Working on Massive Site, how to deal with a huge amount of old content

Joined
Mar 15, 2018
Messages
53
Likes
10
Degree
0
  • 20k+ Posts
  • All around 200-400 words
  • Barely receive traffic
  • Mediocre interlinking
  • Most of them have no Backlinks, some do

The plan is to launch new content later this year.

I read some case studies on deleting old content and the positive effects it might have. Even more I am afraid of the negative effects 20k+ barely visited pages might have on the new content.

Would you delete old content? If so, what metrics would you use?

I struggle finding a decent way to sort out what to delete and what not. Ahrefs metrics are pretty much useless as their UR metric seems to be completely random and I can't use referring domains as a metric since it doesn't give you any idea of the value of those backlinks.

Right now I am thinking about deleting 80% of the old content, preferably the posts with no strength, and use the rest to link to new money content that will be published eventually.

I could also just keep all the content and hope that Google doesn't care. Please let me know your thoughts.
 
I started a thread here that will interest you: Content Pruning - Did You See an Increase in SERP Visibility?

My first question would be how the site is performing in general right now. How much organic traffic does it get daily / per month with 20k posts that bring nearly nothing?

Content can be of a high quality and not on-page optimized, and thus receive little traffic, and at the same time I don't think Google will consider it a poor page for not receiving traffic either. News posts, seasonal posts, and other types end up getting no traffic but still are good pieces of content.

My concern is 200-300 word posts. I know news sites can get away with it and depending on the search queries being targeted, that's the perfect amount of content. But Google does have their "Everflux Panda" that measures a sitewide quality score using content and technical SEO concerns. So the question becomes "are 200 word posts written for queries that tend to need 1000 words considered low quality content if they'd be considered high quality for different queries with different intent?" Nobody knows.

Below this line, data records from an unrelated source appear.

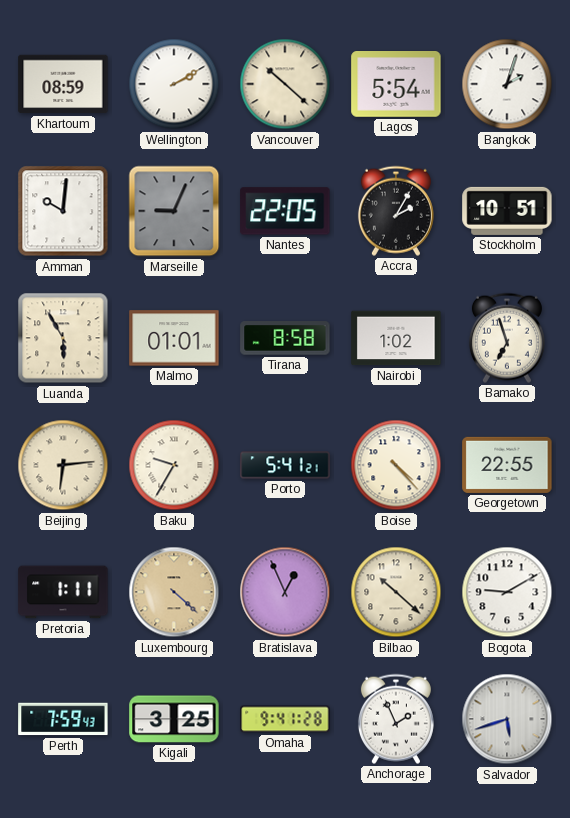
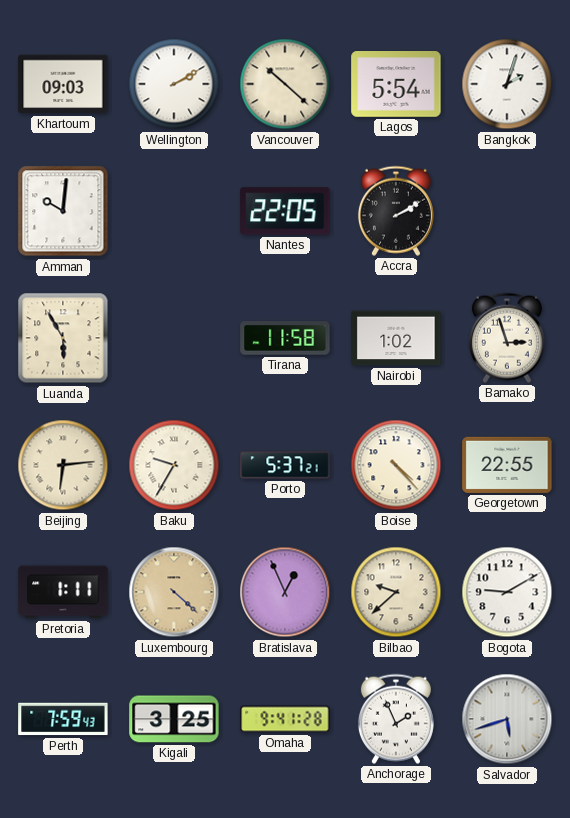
Khartoum: 08:59 -> 09:03
Marseille: 9:04 -> none
Accra: 2:05 -> 2:10
Stockholm: 10:51 -> none
Malmo: 01:01 -> none
Tirana: 8:58 -> 11:58
Bamako: 6:57 -> 2:57
Porto: 5:41 -> 5:37
Bilbao: 10:22 -> 9:38
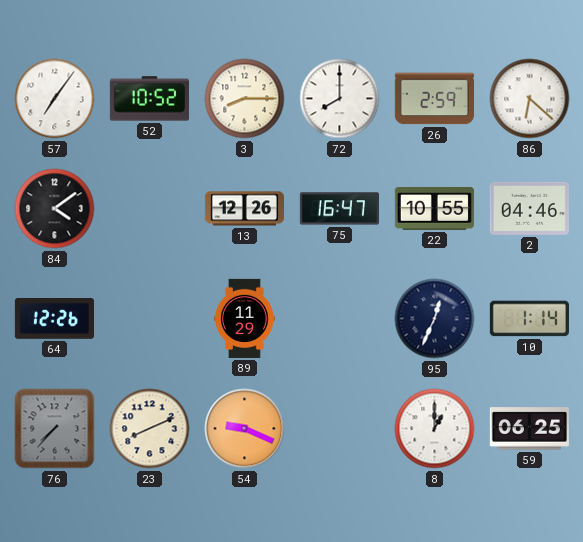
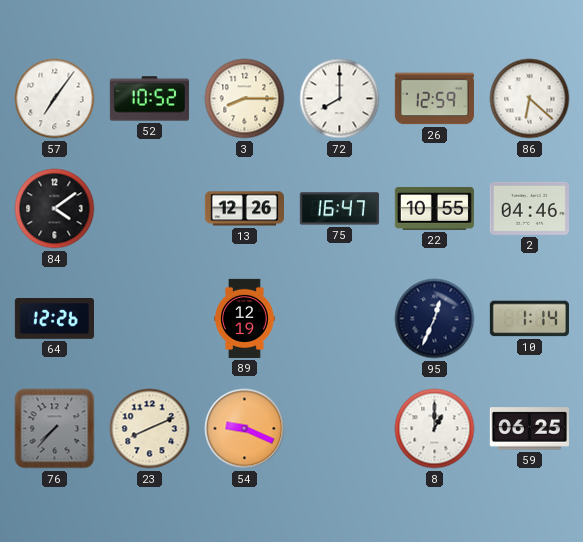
26: 2:59 -> 12:59
89: 11:29 -> 12:19
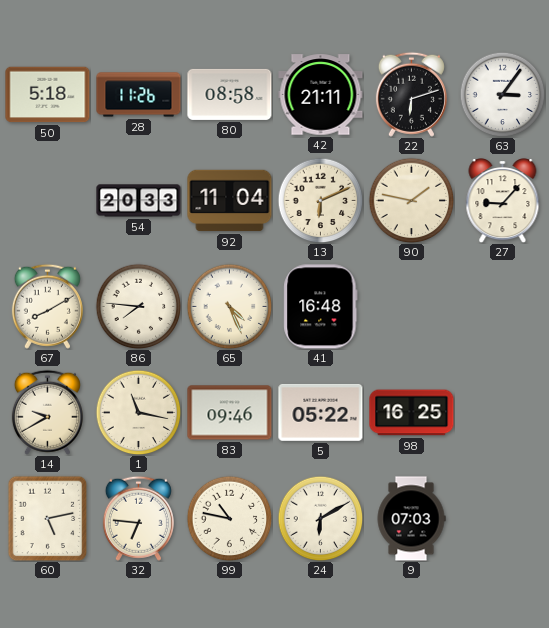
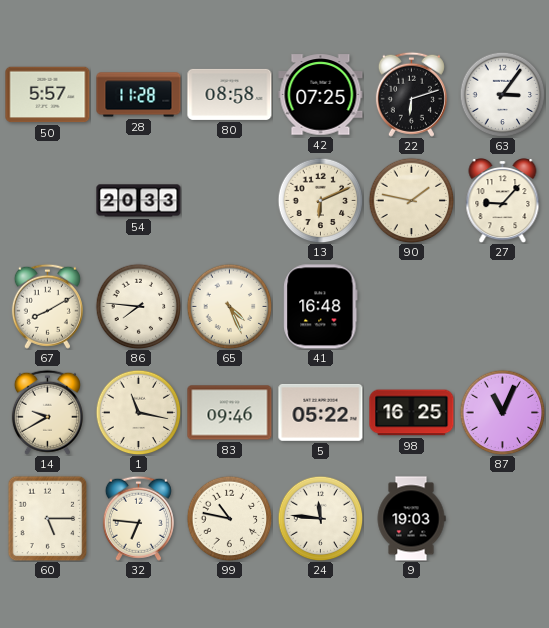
50: 5:18 -> 5:57
28: 11:26 -> 11:28
42: 21:11 -> 07:25
92: 11:04 -> none
87: none -> 11:04
60: 5:13 -> 5:15
24: 6:10 -> 11:46
9: 07:03 -> 19:03
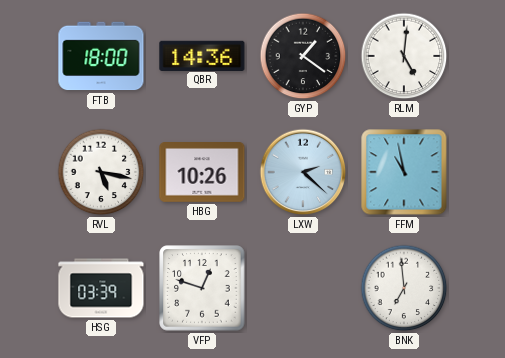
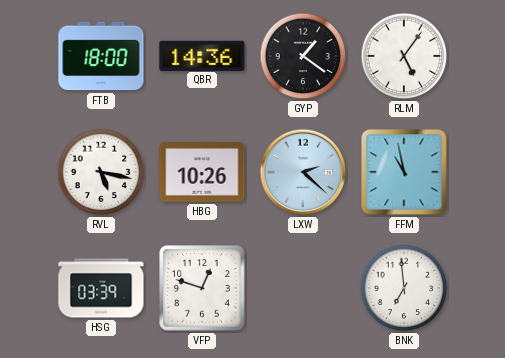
RLM: 5:01 -> 5:06
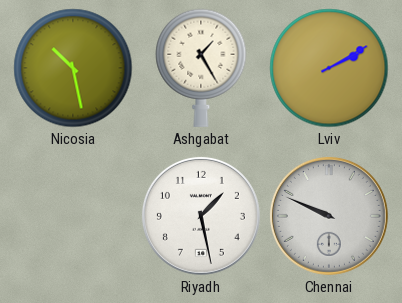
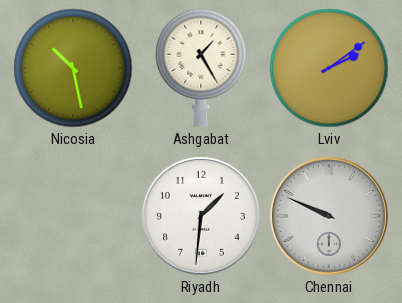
Lviv: 2:10 -> 2:09
Riyadh: 1:28 -> 1:31
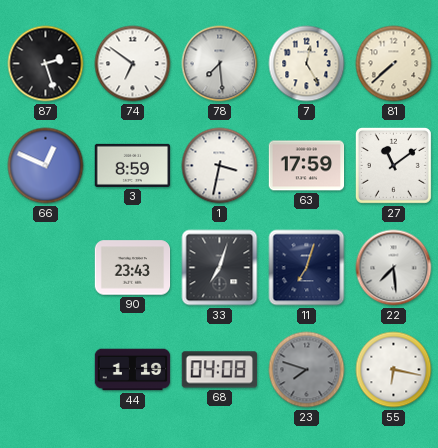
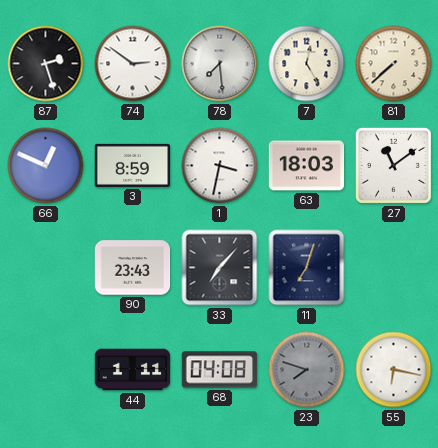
74: 6:51 -> 2:51
63: 17:59 -> 18:03
33: 7:03 -> 7:07
22: 7:29 -> none
44: 1:19 -> 1:11
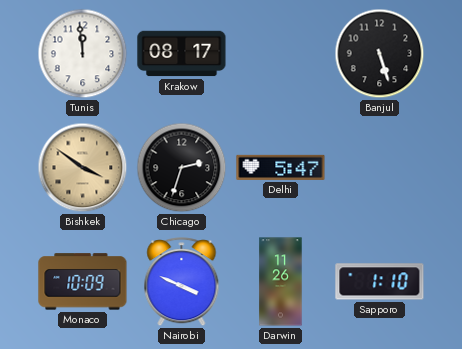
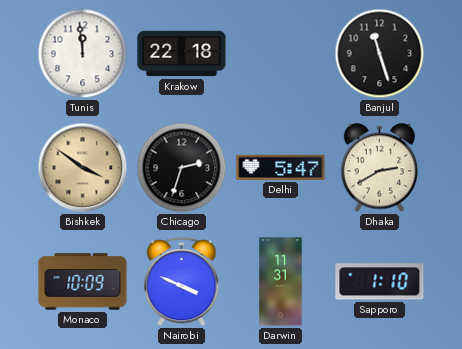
Krakow: 08:17 -> 22:18
Banjul: 5:27 -> 11:27
Dhaka: none -> 2:40
Darwin: 11:26 -> 11:31
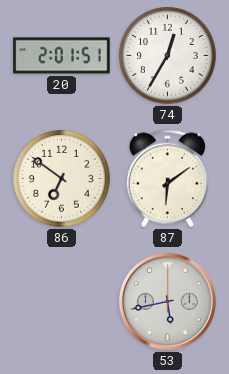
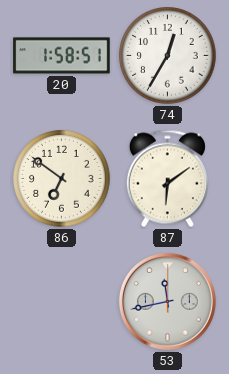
20: 2:01 -> 1:58
53: 5:43 -> 11:43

What we do know is there is a sitewide score being calculated based on everything that is indexed.

Yeah, Ahref's UR isn't that great, I'd use DR, and as long as the link isn't one that I need to disavow, I'd keep it.

With that much content, do you have the posts in thematic groupings, or can you group them? I see no reason you can't create new posts optimized for specific search terms you could take down, and then use each ~250 word post as a section under a header. You could combine the related posts into monster posts, tweak the titles as headers, optimize for good terms, and end up earning traffic with the content.

All you'd need to do then is 301 the posts you combine to the new parent post. That would not only combine the content but combine the backlinks.

Normally I'd say to put the 301 redirects in .htaccess or whatever the Nginx version is, but if you were to hit 5,000 redirects or more in there that'd be silly since it's parsed on every page load. Depending on the CMS you're using, I'd set up database PHP redirects since these old pages probably don't get crawled very often.

Anyways, instead of smashing delete, I'd use as much of this as I can to strengthen the domain. All this old stuff can become new money content that can earn, while still deflating bloated indexation.
 
I read your Content Pruning case study before and especially the "sitewide score" is what made me think that I really need to cut down on indexed pages.

My first question would be how the site is performing in general right now. How much organic traffic does it get daily / per month with 20k posts that bring nearly nothing?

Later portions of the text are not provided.